> WHAT TO PRODUCE
Look through the material below. Copy each line that contains the string "Ihren".

> GIVEN DATA
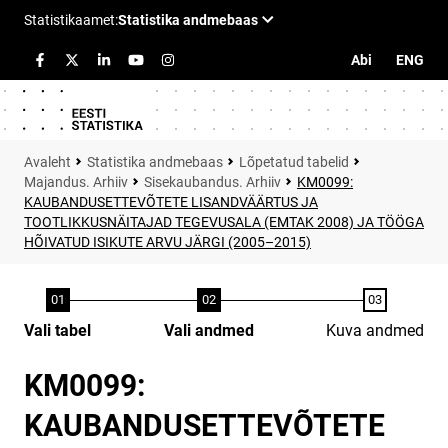
Abi
ENG
Statistika andmebaas
Lõpetatud tabelid
Majandus. Arhiiv
Sisekaubandus. Arhiiv
KM0099:
KAUBANDUSETTEVÕTETE LISANDVÄÄRTUS JA
TOOTLIKKUSNÄITAJAD TEGEVUSALA (EMTAK 2008) JA TÖÖGA
HÕIVATUD ISIKUTE ARVU JÄRGI (2005–2015)
Vali tabel
Vali andmed
Kuva andmed
KM0099:
KAUBANDUSETTEVÕTETE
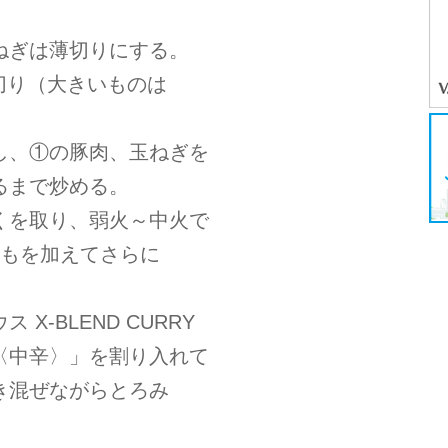
ねぎは薄切りにする。
切り（大きいものは
し、①の豚肉、玉ねぎを
るまで炒める。
くを取り、弱火～中火で
いもを加えてさらに
X-BLEND CURRY
〈中辛〉」を割り入れて
き混ぜながらとろみ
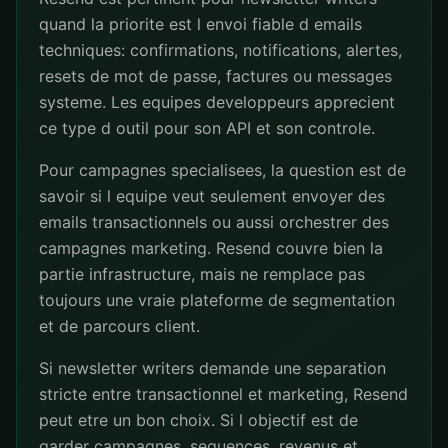
quand la priorite est l envoi fiable d emails
techniques: confirmations, notifications, alertes,
resets de mot de passe, factures ou messages
systeme. Les equipes developpeurs apprecient
ce type d outil pour son API et son controle.
Pour campagnes specialisees, la question est de
savoir si l equipe veut seulement envoyer des
emails transactionnels ou aussi orchestrer des
campagnes marketing. Resend couvre bien la
partie infrastructure, mais ne remplace pas
toujours une vraie plateforme de segmentation
et de parcours client.
Si newsletter writers demande une separation
stricte entre transactionnel et marketing, Resend
peut etre un bon choix. Si l objectif est de
garder campagnes, sequences, revenus et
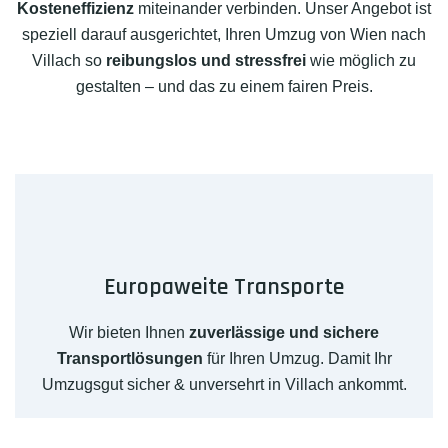
Kosteneffizienz
miteinander verbinden. Unser Angebot ist
speziell darauf ausgerichtet, Ihren Umzug von Wien nach
Villach so
reibungslos und stressfrei
wie möglich zu
gestalten – und das zu einem fairen Preis.
Europaweite Transporte
Wir bieten Ihnen
zuverlässige und sichere
Transportlösungen
für Ihren Umzug. Damit Ihr
Umzugsgut sicher & unversehrt in Villach ankommt.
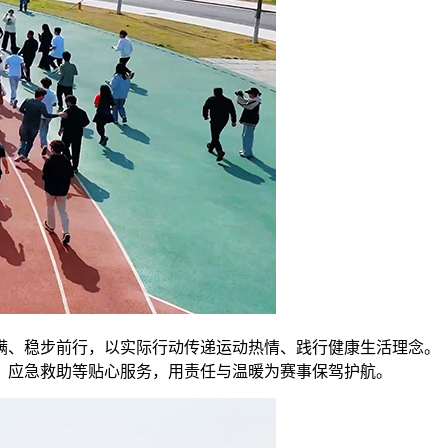
满、稳步前行，以实际行动传递运动热情、践行健康生活理念。
、应急救助等贴心服务，用责任与温暖为赛事保驾护航。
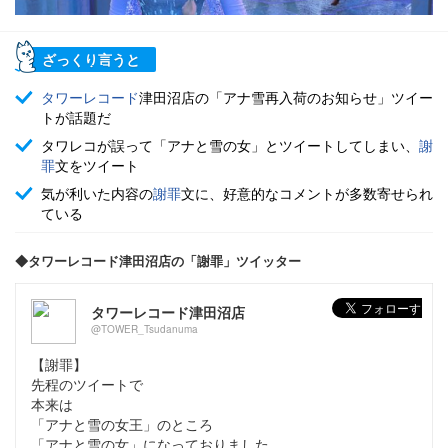
ざっくり言うと
タワーレコード
津田沼店の「アナ雪再入荷のお知らせ」ツイー
トが話題だ
タワレコが誤って「アナと雪の女」とツイートしてしまい、
謝
罪
文をツイート
気が利いた内容の
謝罪
文に、好意的なコメントが多数寄せられ
ている
◆タワーレコード津田沼店の「謝罪」ツイッター
タワーレコード津田沼店
@TOWER_Tsudanuma
【謝罪】
先程のツイートで
本来は
「アナと雪の女王」のところ
「アナと雪の女」になっておりました。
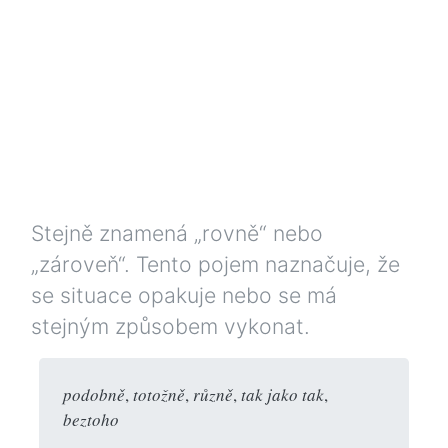
Stejně znamená „rovně“ nebo
„zároveň“. Tento pojem naznačuje, že
se situace opakuje nebo se má
stejným způsobem vykonat.
podobně
,
totožně
,
různě
,
tak jako tak
,
beztoho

> ANSWER FOR THE TASK
speziell darauf ausgerichtet, Ihren Umzug von Wien nach
für Ihren Umzug. Damit Ihr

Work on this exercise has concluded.